||As many realized pedagogic studies have documented, it is highly important to activate simultaneously both learner’s basic sense channels, e.g. verbal as well as pictorial, to improve an efficiency of learning (Mayer 1997; Paivio 2014). Therefore, school education should promote the activation, interconnection and complementation of these two sense channels by means of suitable proportion of the text and the visualities used in educational process. In the geography education this might be provide through the activities with maps.
Further, the efficiency of learning is improved by the fact how learners comprehend the materials and media which operate with. The implementation of so-called spiral curriculum seems to be effective (see Rinschede 2005).
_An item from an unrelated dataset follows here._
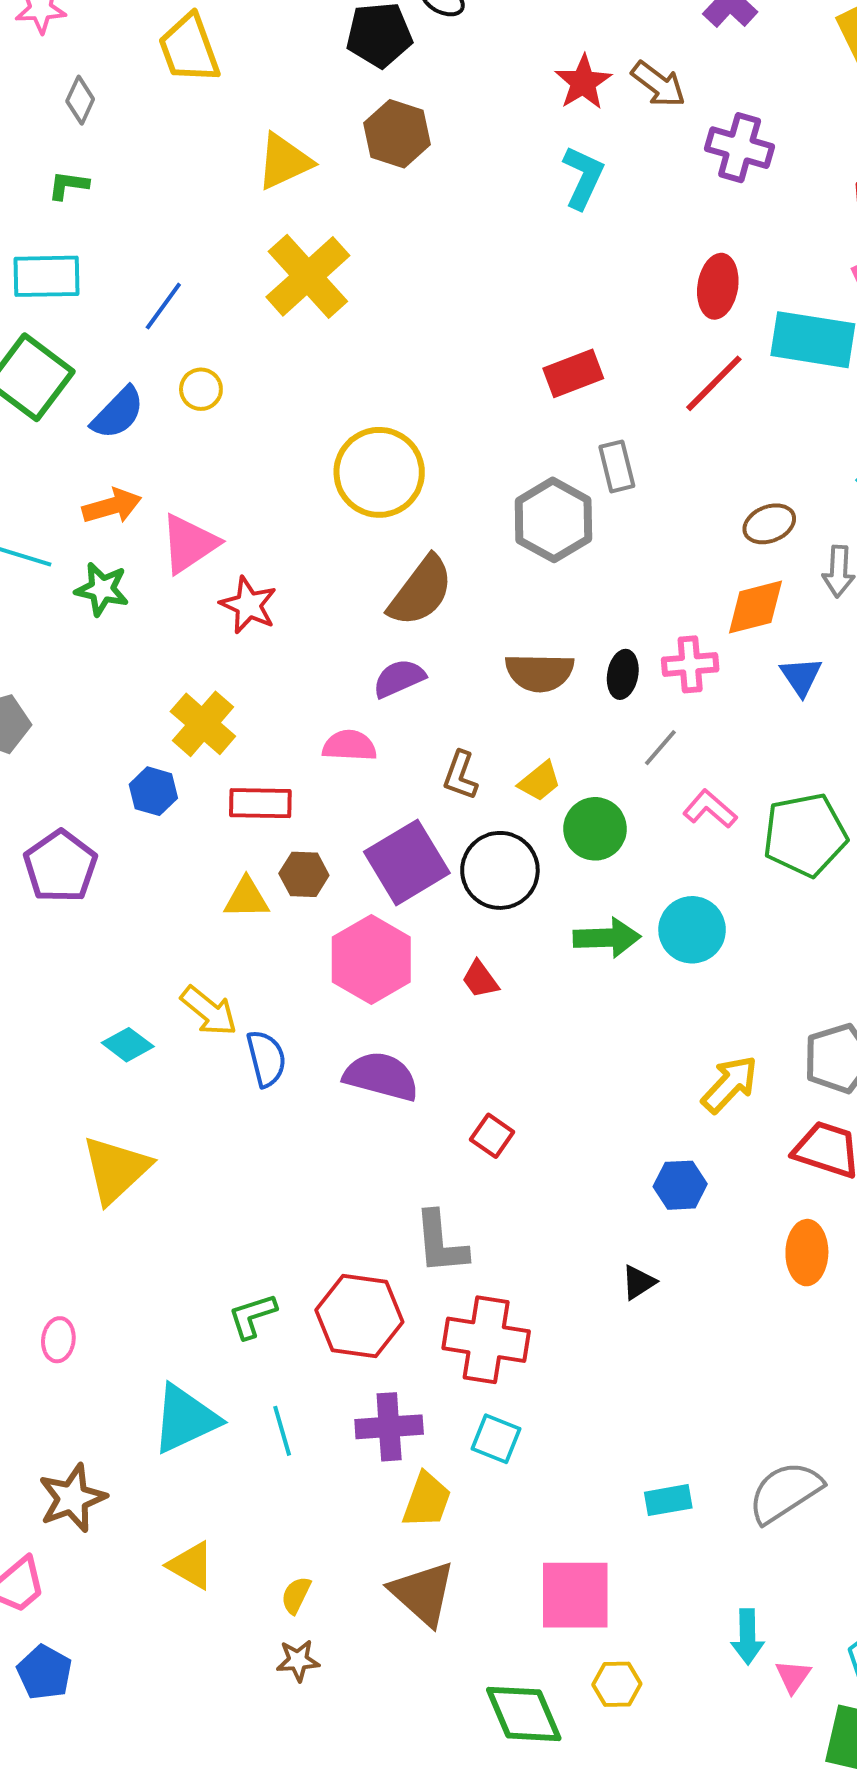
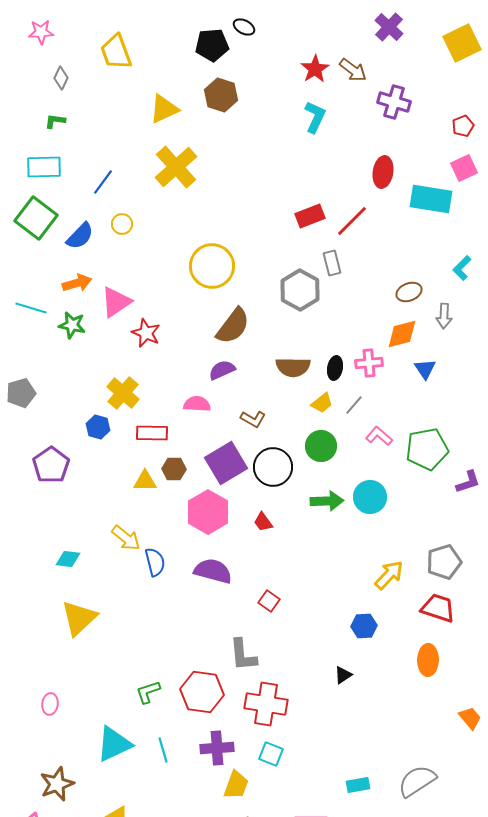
red line: (714, 383) -> (352, 221), moved
brown L-shape: (460, 775) -> (253, 419), turned -80
yellow trapezoid: (540, 781) -> (322, 403), moved
cyan diamond: (128, 1045) -> (68, 559), moved, turned -30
The principle is that the learner repeatedly meets the same learning topics, nevertheless their didactic transmission changes and acquired knowledge deepens in dependence on the learner’s age. Similarly, the educational media have to be in accordance with knowledges and skills of learners of given age. Consequently, it is necessary to reflect these aspects considering the usability of school cartographic media, e.g. the maps in textbooks and especially the conception of school atlases.
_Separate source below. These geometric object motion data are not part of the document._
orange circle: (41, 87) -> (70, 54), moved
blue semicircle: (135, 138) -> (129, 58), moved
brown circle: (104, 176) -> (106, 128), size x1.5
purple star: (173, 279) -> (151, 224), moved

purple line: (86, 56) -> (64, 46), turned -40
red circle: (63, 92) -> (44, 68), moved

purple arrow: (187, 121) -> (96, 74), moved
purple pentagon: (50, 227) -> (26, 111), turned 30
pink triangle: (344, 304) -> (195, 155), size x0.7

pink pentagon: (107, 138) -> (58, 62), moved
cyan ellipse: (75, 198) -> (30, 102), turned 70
Educators, as well as the pupils are only the users of the educational cartographic media. Hence, the role of cartographers in the dialogue about the development of effective school maps and atlases is crucial. Therefore, the analysis of above mentioned aspects in efficiency of learning is the main goal of our paper. It presents actual results and planned steps in research project dealing with geographical visual information (GeoVisInfo 2016–2018) on the example of economic maps in Czech school atlases. These maps represent the extra-complex maps with multi-layer and fast developing content through time. It is legitimate thus to ask how to transmit the content to learners on various levels of school education. Our research will find answer to following questions in particular: How is significant to think about specialized atlases differentiated for elementary and for secondary schools? Is it possible to overcome the mentioned map complexity only with application of the cartographic generalization or the synthesis by means of synthetic maps? Which map symbols and means of map representation are sufficient for learners on various levels of school education?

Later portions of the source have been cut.